After a while, here is an update of my experiments with the UDHR corpus.
I have added a fourth property: the percentage of words starting with the most frequent symbol. E.g. in the string:
aa aba caa addd
the value is 75% (3 of 4 words starting with the most frequent symbol "a")
I have also added another Voynich dataset: the first 13,000 characters of the Currier-D'Imperio transcription (I extracted the data from one of Rene's IVTT files); the length of the sample is comparable with the average length of UDHR files.
The Voynich data-sets I now consider are:
_C-D_13K the Currier-D'Imperio file described above
_EVA_ZL_ALL Zandbergen-Landini whole transcription of the manuscript
_NEAL_A Currier A subset of Takahashi's transcription, modified as suggested by Philip Neal
_NEAL_B same as above for Currier B
These correspond to the blue diamonds in the plots.
I have matched each UDHR file against four measures:
- ENT1: 1st order entropy
- COND: conditional entropy
- REP1000: number of word repetitions for 1000 words. I have updated this count to include repetitions in which the two occurrences are separated by a dash (in addition to repetitions separated by a space). Reduplications with no separation (like "purpur") are also included.
- %_INIT_MOST_FREQ: percentage of words starting with the most frequent character
Entropy graphs (the second one "zooms" into the VMS area). As is well known, most languages have higher entropy values than Voynichese.
REP1000 / %_INIT_MOST_FREQ graphs. Most languages cluster near the origin, with zero repetition and less than 10% of words starting with the most frequent character.
The five best matches are (by increasing distance from the VMS samples):
1.16 hms Hmong, Southern Qiandong (China)
1.53 auc Waorani (Ecuador)
1.66 pam Pampangan (Philippines)
1.89 cot Caquinte (Peru)
1.99 rar Rarotongan (Polynesia)
These correspond to the green circles in the plots.
Both the numeric distance and the plots should make clear that hms Hmong is better than all the other UDHR samples, according to these specific measures.
These languages are from very different places.
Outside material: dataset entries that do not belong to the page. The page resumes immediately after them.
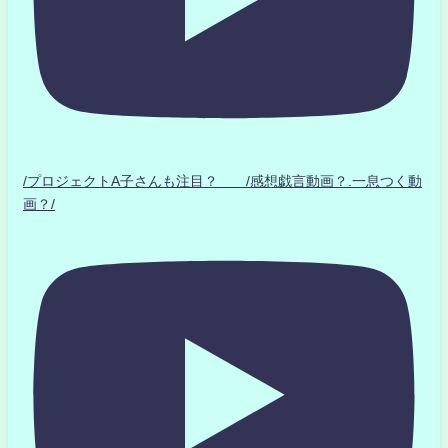
/プロジェクトA子さんも注目？ /感想戯言動画？.一息つく動
画？/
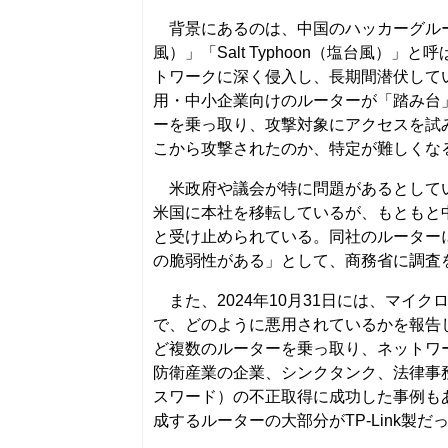
背景にあるのは、中国のハッカーグループに
風）」「Salt Typhoon（塩台風
トワークに深く侵入し、長期間潜伏して
用・中小企業向けのルーターが「踏み台
ーを乗っ取り、攻撃対象にアクセスを試
こから攻撃されたのか、特定が難しくな
米政府や議会が特に問題があるとしている
米国に本社を移転しているが、もともと
と受け止められている。同社のルーターに
の脆弱性がある」として、商務省に調査
また、2024年10月31日には、マイク
で、どのように悪用されているかを報告
ど複数のルーターを乗っ取り、ネットワ
防衛産業の企業、シンクタンク、法律事
スワード）の不正取得に成功した事例も
成するルーターの大部分がTP-Link製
Geographically, none of these languages looks likely for the VMS, but I am considering looking into some on them, in order to understand the kind of phenomena that can result in Voynich-like texts.
I have manually selected these six languages as the closest ones that are also geographically European or close to Europe:
3.13 gla Gaelic, Scottish
3.48 gle Gaelic, Irish
3.52 hye Armenian
3.65 ydd Yiddish, Eastern
3.74 nld Dutch
3.77 eus Basque Euskara
These correspond to the orange circles in the plots.
The best one (Scottish Gaelic) only ranks 77th among the 378 language I considered. These European candidates perform quite poorly in the entropy plot and also in the repetition measure. The Basque UDHR text has three instances of exactly repeated words: I am fairly sure that word repetition is an actual linguistic phenomenon in Basque (see for instance You are not allowed to view links.
Register or
Login to view. and You are not allowed to view links.
Register or
Login to view.) but the evidence suggests that the phenomenon is considerably more frequent in Voynichese.
On the other hand, the two variants of Gaelic are good matches in terms of words beginning with the most frequent symbol: both have several short function words starting with a-. Armenian and Eastern Yiddish also perform rather well according to this measure. But these four languages do not seem to make use of word repetition. The result is that, also in the second plot, all European languages appear to be rather distant from the VMS samples.
I also manually selected three languages (yellow circles) that are somehow intermediate between the green and orange samples: they fit slightly better than the orange circles and they are slightly closer to Europe than the green circles.
2.30 plt Malagasy, Plateau (Madagascar)
2.40 flm Chin, Falam (Southeast Asia)
2.69 njo Naga, Ao (North-East India)
Even if the results are still negative, I believe this research is promising: with whatever system the VMS was created, if it has a linguistic meaning, it is very likely to be expressed in a language that has a close relative in the UDHR corpus. Assuming that this is the case, why are the results negative? There are several non mutually exclusive explanations, for instance:
- We have not found the right set of statistical properties yet.
- Our geographical assumptions are wrong (e.g. Voynichese is a close relative of Hmong).
- The encoding used in the manuscript is not directly comparable with the writing system used in the UDHR (e.g. the ms is written in a complex cipher that scrambles the statistics; or the ms is written alphabetically while the corresponding language in the UDHR is written syllabically).